(Data excerpts):
★ ★ ★ ★ ★

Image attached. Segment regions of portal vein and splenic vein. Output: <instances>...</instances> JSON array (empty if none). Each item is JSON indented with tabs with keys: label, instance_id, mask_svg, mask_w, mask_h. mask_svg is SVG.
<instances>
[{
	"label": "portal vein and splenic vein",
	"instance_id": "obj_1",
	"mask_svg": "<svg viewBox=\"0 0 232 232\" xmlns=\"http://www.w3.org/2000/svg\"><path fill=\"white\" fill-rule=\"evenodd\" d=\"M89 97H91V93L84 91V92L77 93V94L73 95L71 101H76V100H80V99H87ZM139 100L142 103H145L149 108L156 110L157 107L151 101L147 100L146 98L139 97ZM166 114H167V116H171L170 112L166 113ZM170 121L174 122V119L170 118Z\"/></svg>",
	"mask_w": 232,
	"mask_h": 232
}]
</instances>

★ ★ ★ ★ ★

(TASK REQUIREMENTS):
Write out the data above once more, exactly as it stands.

(ANSWER SPACE):
Image attached. Segment regions of portal vein and splenic vein. Output: <instances>...</instances> JSON array (empty if none). Each item is JSON indented with tabs with keys: label, instance_id, mask_svg, mask_w, mask_h. mask_svg is SVG.
<instances>
[{
	"label": "portal vein and splenic vein",
	"instance_id": "obj_1",
	"mask_svg": "<svg viewBox=\"0 0 232 232\" xmlns=\"http://www.w3.org/2000/svg\"><path fill=\"white\" fill-rule=\"evenodd\" d=\"M89 97H91V93L84 91V92L77 93V94L73 95L71 101H76V100H80V99H87ZM139 100L142 103H145L149 108L156 110L157 107L151 101L147 100L146 98L139 97ZM166 114H167V116H171L170 112L166 113ZM170 121L174 122V119L170 118Z\"/></svg>",
	"mask_w": 232,
	"mask_h": 232
}]
</instances>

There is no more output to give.